WORK TO COMPLETE -
Every line with the word "window" in it should be extracted from the data that follows.

SUPPLIED ENTRIES -
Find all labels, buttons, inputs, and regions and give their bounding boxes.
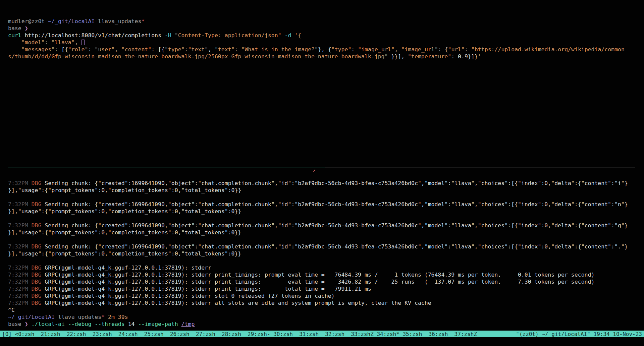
terminal-line: 7:32PM DBG GRPC(ggml-model-q4_k.gguf-127… — [8, 271, 644, 278]
terminal-line: 7:32PM DBG GRPC(ggml-model-q4_k.gguf-127… — [8, 292, 644, 299]
terminal-text: }],"usage":{"prompt_tokens":0,"completio… — [8, 229, 241, 236]
terminal-text: "messages" — [21, 46, 55, 53]
terminal-text: GRPC(ggml-model-q4_k.gguf-127.0.0.1:3781… — [45, 286, 371, 292]
terminal-line: }],"usage":{"prompt_tokens":0,"completio… — [8, 187, 644, 194]
command-curl: curl — [8, 32, 25, 39]
terminal-line: curl http://localhost:8080/v1/chat/compl… — [8, 32, 644, 39]
terminal-line: 7:32PM DBG Sending chunk: {"created":169… — [8, 180, 644, 187]
cwd-path: ~/_git/LocalAI — [8, 314, 55, 320]
terminal-text: : [{ — [151, 46, 165, 53]
divider-red-tick — [313, 169, 316, 172]
conda-env: base — [8, 25, 25, 32]
terminal-text: GRPC(ggml-model-q4_k.gguf-127.0.0.1:3781… — [45, 293, 334, 299]
terminal-text: --debug — [68, 321, 95, 327]
terminal-text: "text" — [215, 46, 235, 53]
terminal-line: s/thumb/d/dd/Gfp-wisconsin-madison-the-n… — [8, 53, 644, 60]
terminal-text: Sending chunk: {"created":1699641090,"ob… — [45, 201, 628, 208]
tmp-path-link[interactable]: /tmp — [181, 321, 195, 327]
terminal-line: ^C — [8, 306, 644, 313]
terminal-text: Sending chunk: {"created":1699641090,"ob… — [45, 243, 628, 250]
terminal-line: }],"usage":{"prompt_tokens":0,"completio… — [8, 229, 644, 236]
terminal-text: "llava" — [51, 39, 75, 46]
terminal-text: }}], — [388, 53, 408, 60]
divider-teal-segment — [8, 168, 325, 168]
flag-header: -H — [165, 32, 175, 39]
terminal-line: mudler@zz0t ~/_git/LocalAI llava_updates… — [8, 18, 644, 25]
terminal-line: 7:32PM DBG Sending chunk: {"created":169… — [8, 243, 644, 250]
terminal-line: }],"usage":{"prompt_tokens":0,"completio… — [8, 250, 644, 257]
terminal-cursor — [82, 40, 85, 45]
log-level: DBG — [32, 272, 45, 278]
terminal-text: : — [465, 46, 471, 53]
terminal-line — [8, 215, 644, 222]
log-level: DBG — [32, 279, 45, 285]
terminal-line: base ❯ ./local-ai --debug --threads 14 -… — [8, 321, 644, 328]
log-level: DBG — [32, 201, 45, 208]
terminal-text: : — [185, 46, 188, 53]
terminal-line — [8, 194, 644, 201]
terminal-text: : { — [438, 46, 448, 53]
log-level: DBG — [32, 300, 45, 306]
git-dirty-star: * — [101, 314, 105, 320]
terminal-text: , — [394, 46, 401, 53]
log-level: DBG — [32, 265, 45, 271]
log-timestamp: 7:32PM — [8, 243, 32, 250]
terminal-text: "content" — [121, 46, 151, 53]
terminal-text: }, { — [318, 46, 331, 53]
terminal-text: GRPC(ggml-model-q4_k.gguf-127.0.0.1:3781… — [45, 300, 431, 306]
terminal-text: ' — [478, 53, 481, 60]
terminal-text: GRPC(ggml-model-q4_k.gguf-127.0.0.1:3781… — [45, 279, 594, 285]
log-level: DBG — [32, 222, 45, 229]
divider-white-segment — [325, 168, 635, 168]
terminal-text: "role" — [68, 46, 88, 53]
terminal-text: }],"usage":{"prompt_tokens":0,"completio… — [8, 250, 241, 257]
terminal-text: , — [75, 39, 82, 46]
terminal-text: , — [208, 46, 215, 53]
log-timestamp: 7:32PM — [8, 300, 32, 306]
terminal-text: Sending chunk: {"created":1699641090,"ob… — [45, 222, 628, 229]
command-local-ai: ./local-ai — [32, 321, 68, 327]
terminal-text: : — [351, 46, 358, 53]
log-level: DBG — [32, 293, 45, 299]
log-level: DBG — [32, 286, 45, 292]
terminal-text: "user" — [95, 46, 115, 53]
terminal-text: "https://upload.wikimedia.org/wikipedia/… — [471, 46, 625, 53]
terminal-line: 7:32PM DBG GRPC(ggml-model-q4_k.gguf-127… — [8, 285, 644, 292]
log-timestamp: 7:32PM — [8, 272, 32, 278]
terminal-text: GRPC(ggml-model-q4_k.gguf-127.0.0.1:3781… — [45, 272, 594, 278]
terminal-text: s/thumb/d/dd/Gfp-wisconsin-madison-the-n… — [8, 53, 388, 60]
terminal-text: "temperature" — [408, 53, 451, 60]
terminal-text: --threads — [95, 321, 128, 327]
terminal-text — [105, 314, 108, 320]
terminal-text: , — [115, 46, 121, 53]
terminal-line: 7:32PM DBG Sending chunk: {"created":169… — [8, 222, 644, 229]
terminal-text: : [{ — [55, 46, 68, 53]
cwd-path: ~/_git/LocalAI — [48, 18, 95, 24]
log-timestamp: 7:32PM — [8, 286, 32, 292]
terminal-log-output: 7:32PM DBG Sending chunk: {"created":169… — [8, 180, 644, 328]
terminal-text: --image-path — [138, 321, 181, 327]
terminal-line: 7:32PM DBG GRPC(ggml-model-q4_k.gguf-127… — [8, 278, 644, 285]
terminal-line: "messages": [{"role": "user", "content":… — [8, 46, 644, 53]
git-branch: llava_updates — [55, 314, 101, 320]
terminal-text: 14 — [128, 321, 138, 327]
terminal-line — [8, 257, 644, 264]
log-timestamp: 7:32PM — [8, 279, 32, 285]
user-host: mudler@zz0t — [8, 18, 48, 24]
terminal-line: 7:32PM DBG GRPC(ggml-model-q4_k.gguf-127… — [8, 264, 644, 271]
terminal-text: "model" — [21, 39, 45, 46]
terminal-text: "type" — [165, 46, 185, 53]
terminal-text: }],"usage":{"prompt_tokens":0,"completio… — [8, 208, 241, 215]
terminal-window: { "colors":{ "background":"#020202","for… — [0, 0, 644, 346]
terminal-line: "model": "llava", — [8, 39, 644, 46]
tmux-status-bar[interactable]: [0] <0:zsh 21:zsh 22:zsh 23:zsh 24:zsh 2… — [0, 331, 644, 337]
terminal-text: Sending chunk: {"created":1699641090,"ob… — [45, 180, 628, 186]
terminal-text — [8, 46, 21, 53]
terminal-text: : 0.9}]} — [451, 53, 478, 60]
log-timestamp: 7:32PM — [8, 265, 32, 271]
terminal-text: "type" — [331, 46, 352, 53]
tmux-window-list[interactable]: [0] <0:zsh 21:zsh 22:zsh 23:zsh 24:zsh 2… — [2, 331, 477, 338]
terminal-line — [8, 236, 644, 243]
prompt-chevron: ❯ — [25, 25, 28, 32]
conda-env: base — [8, 321, 25, 327]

YOUR RESPONSE -
terminal-window: { "colors":{ "background":"#020202","for… — [0, 0, 644, 346]
tmux-window-list[interactable]: [0] <0:zsh 21:zsh 22:zsh 23:zsh 24:zsh 2… — [2, 331, 477, 338]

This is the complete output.